París. - 75 años cumpliría hoy la estrella de rock más querida de Francia, Johnny Hallyday, cuyo legado musical se ve envuelto por una monumental bronca familiar por su herencia, que sus fans olvidarán en unas horas en un homenaje en la iglesia de La Madeleine.
El cantante es protagonista de una novela por entregas, un drama familiar que divide a amigos y fans entre el bando de su esposa, Laetitia, y el de sus hijos, Laura y David.
Aunque su cuerpo descansa en San Bartolomé, en las Antillas francesas, la iglesia de La Madeleine, situada en París, se convirtió en el único lugar en el que los fans celebran sin que la sombra de su herencia perturbe el recuerdo.
Después del homenaje en ese templo, el 9 de diciembre, La Madeleine celebra el 9 de cada mes una misa en su memoria que, según párroco, Bruno Horaist, cada vez cuenta con más asistentes.
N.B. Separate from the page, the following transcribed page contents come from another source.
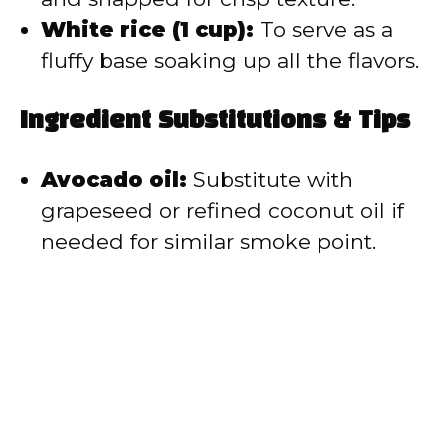
White rice (1 cup):
To serve as a
fluffy base soaking up all the flavors.
Ingredient Substitutions & Tips
Avocado oil:
Substitute with
grapeseed or refined coconut oil if
needed for similar smoke point.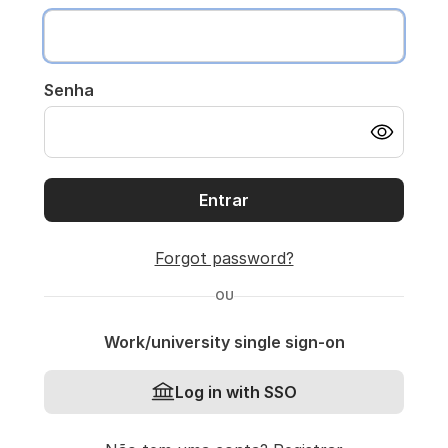
Senha
Entrar
Forgot password?
OU
Work/university single sign-on
Log in with SSO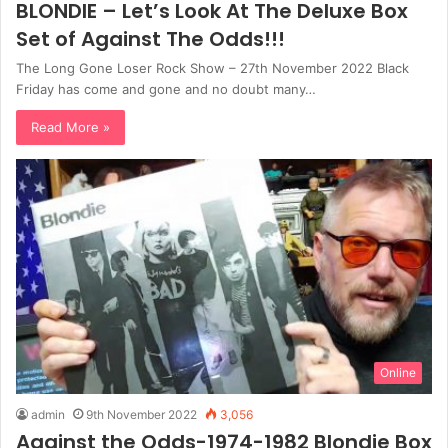
BLONDIE – Let’s Look At The Deluxe Box
Set of Against The Odds!!!
The Long Gone Loser Rock Show – 27th November 2022 Black
Friday has come and gone and no doubt many…
Read More »
Online
admin
9th November 2022
3,056
Against the Odds-1974-1982 Blondie Box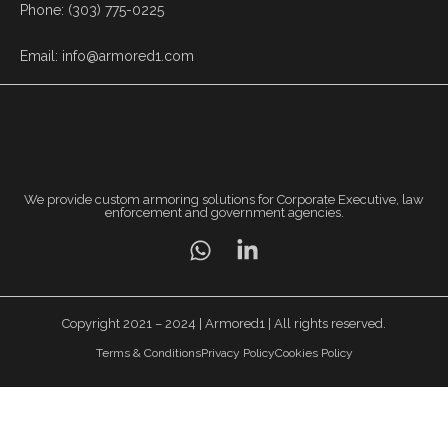
Phone: (303) 775-0225
Email: info@armored1.com
We provide custom armoring solutions for Corporate Executive, law
enforcement and government agencies.
Copyright 2021 – 2024 | Armored1 | All rights reserved.
Terms & Conditions
Privacy Policy
Cookies Policy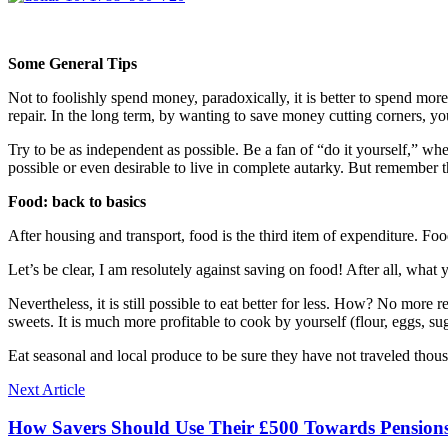
Some General Tips
Not to foolishly spend money, paradoxically, it is better to spend more
repair. In the long term, by wanting to save money cutting corners, 
Try to be as independent as possible. Be a fan of “do it yourself,” whet
possible or even desirable to live in complete autarky. But remember 
Food: back to basics
After housing and transport, food is the third item of expenditure. F
Let’s be clear, I am resolutely against saving on food! After all, what 
Nevertheless, it is still possible to eat better for less. How? No more
sweets. It is much more profitable to cook by yourself (flour, eggs, suga
Eat seasonal and local produce to be sure they have not traveled thousa
Next Article
How Savers Should Use Their £500 Towards Pension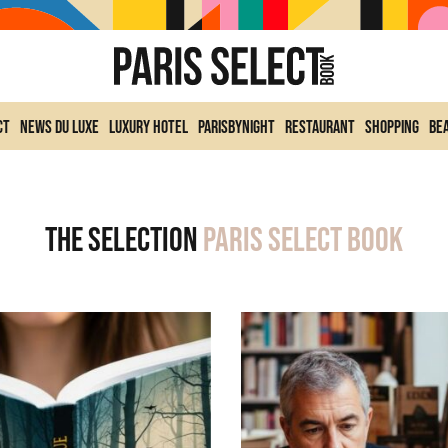
ct
News du Luxe
Luxury Hotel
ParisByNight
Restaurant
Shopping
Be
The selection
Paris Select Book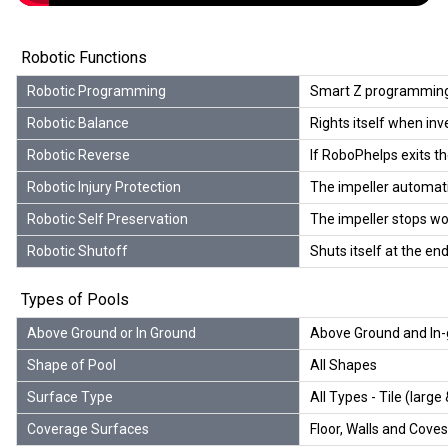
Robotic Functions
Robotic Programming
Smart Z programming
Robotic Balance
Rights itself when inv
Robotic Reverse
If RoboPhelps exits th
Robotic Injury Protection
The impeller automatica
Robotic Self Preservation
The impeller stops wor
Robotic Shutoff
Shuts itself at the end
Types of Pools
Above Ground or In Ground
Above Ground and In-
Shape of Pool
All Shapes
Surface Type
All Types - Tile (large 
Coverage Surfaces
Floor, Walls and Coves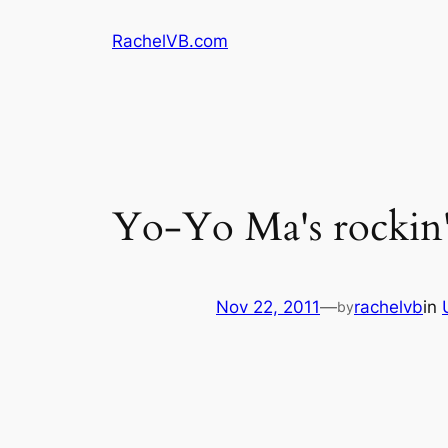
Skip
RachelVB.com
to
content
Yo-Yo Ma's rockin
Nov 22, 2011
—
rachelvb
in
by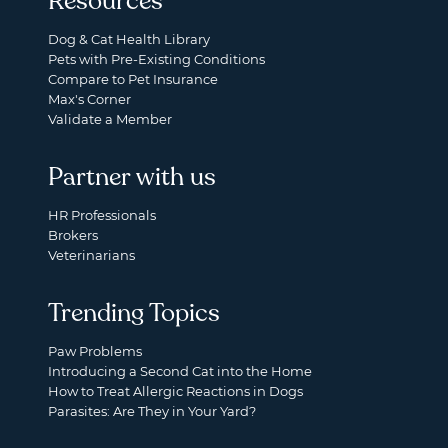
Resources
Dog & Cat Health Library
Pets with Pre-Existing Conditions
Compare to Pet Insurance
Max's Corner
Validate a Member
Partner with us
HR Professionals
Brokers
Veterinarians
Trending Topics
Paw Problems
Introducing a Second Cat into the Home
How to Treat Allergic Reactions in Dogs
Parasites: Are They in Your Yard?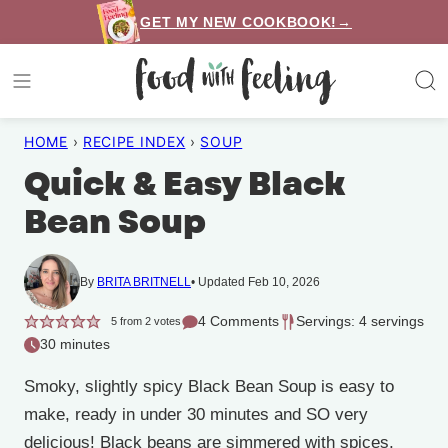
Skip
GET MY NEW COOKBOOK!→
to
content
HOME
›
RECIPE INDEX
›
SOUP
Quick & Easy Black
Bean Soup
By
BRITA BRITNELL
Updated Feb 10, 2026
4 Comments
Servings: 4 servings
5
from
2
votes
30 minutes
Smoky, slightly spicy Black Bean Soup is easy to
make, ready in under 30 minutes and SO very
delicious! Black beans are simmered with spices,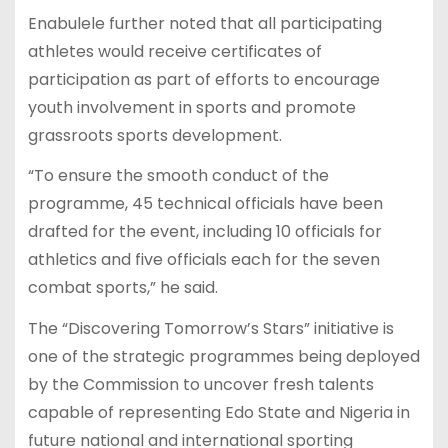
Enabulele further noted that all participating
athletes would receive certificates of
participation as part of efforts to encourage
youth involvement in sports and promote
grassroots sports development.
“To ensure the smooth conduct of the
programme, 45 technical officials have been
drafted for the event, including 10 officials for
athletics and five officials each for the seven
combat sports,” he said.
The “Discovering Tomorrow’s Stars” initiative is
one of the strategic programmes being deployed
by the Commission to uncover fresh talents
capable of representing Edo State and Nigeria in
future national and international sporting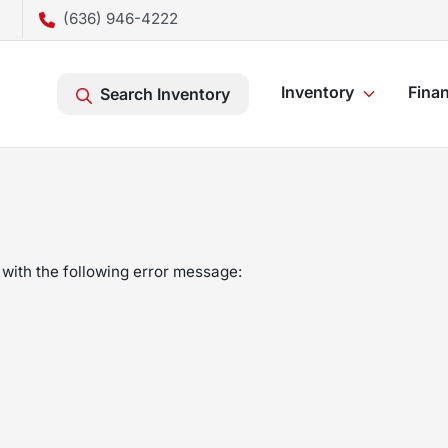
(636) 946-4222
Inventory
Fina
Search Inventory
with the following error message: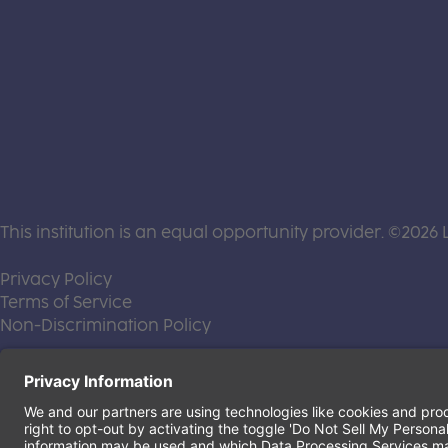
This institution is an equal opportunity provider. ©2026 
(this link opens a new tab)
Privacy Policy
(this link opens a new tab)
Terms of Service
(this link opens a new tab)
Non-Discrimination Policy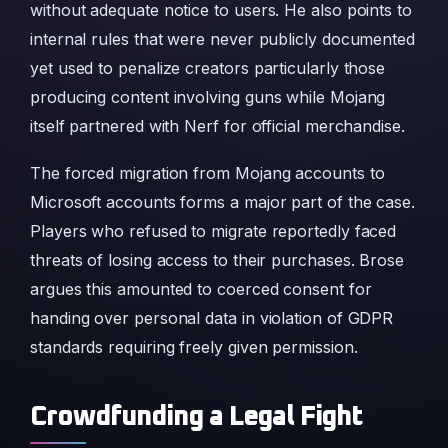
without adequate notice to users. He also points to
internal rules that were never publicly documented
yet used to penalize creators particularly those
producing content involving guns while Mojang
itself partnered with Nerf for official merchandise.
The forced migration from Mojang accounts to
Microsoft accounts forms a major part of the case.
Players who refused to migrate reportedly faced
threats of losing access to their purchases. Brose
argues this amounted to coerced consent for
handing over personal data in violation of GDPR
standards requiring freely given permission.
Crowdfunding a Legal Fight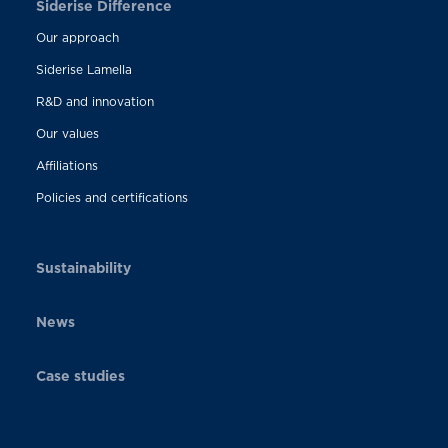
Siderise Difference
Our approach
Siderise Lamella
R&D and innovation
Our values
Affiliations
Policies and certifications
Sustainability
News
Case studies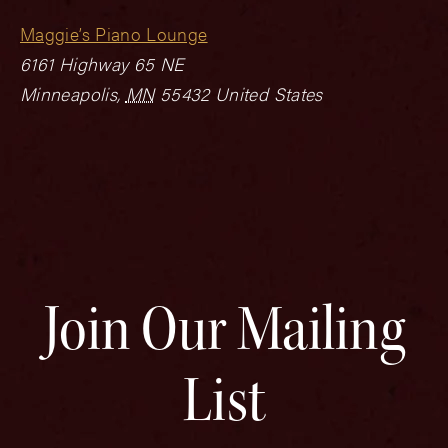
Maggie’s Piano Lounge
6161 Highway 65 NE
Minneapolis
,
MN
55432
United States
Join Our Mailing
List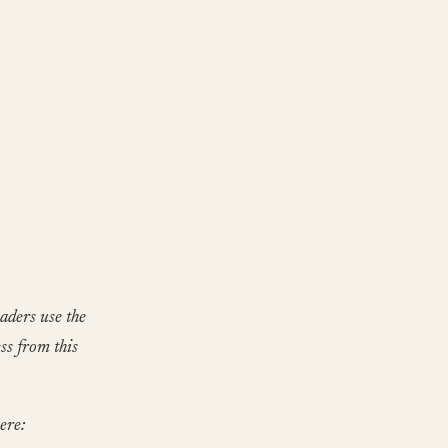
aders use the
ss from this
ere: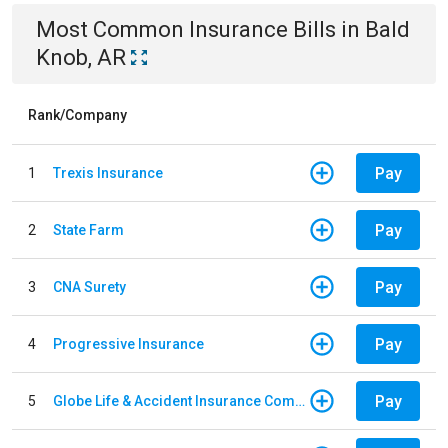
Most Common
Insurance
Bills
in
Bald
Knob, AR
Rank/Company
Pay
1
Trexis Insurance
Pay
2
State Farm
Pay
3
CNA Surety
Pay
4
Progressive Insurance
Pay
5
Globe Life & Accident Insurance Company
Por1.1 dólares, compran una estampa .
“Hay un pequeño flujo diario de unas 50 personas que vienen a diario esencialmente para firmar el libro, debemos tener ya más de 40 mil “ firmas, dijo Horaist en la víspera de la misa de este mes, que tendrá lugar hoy coincidiendo con los 75 años de su nacimiento.
Para las 11:00 hora, fans organizaron homenaje previo al culto, que costará 5.8 dólares y que ya cuenta con fans que pasaron la noche en la puerta de la iglesia para acceso.
Aquella mañana de diciembre fue día clave en el conflicto familiar: Laetitia siguió el féretro por Campos Elíseos y se encontró con sus hijastros en la misa en la que fue última reunión en público. Luego, hijos de Hallyday no asistieron al entierro en San Bartolomé.
Rumores de la mala relación culminaron semanas más tarde cuando, en una misiva, Laura Smet dijo que iniciaría acciones contra el testamento, que les dejaba a ella, actriz de profesión, y a su hermano, cantante, fuera de juego.
Todo quedaba para Laetitia y para sus dos hijas, Jade y Joy, menores de edad, adoptadas por el matrimonio cuando eran bebés.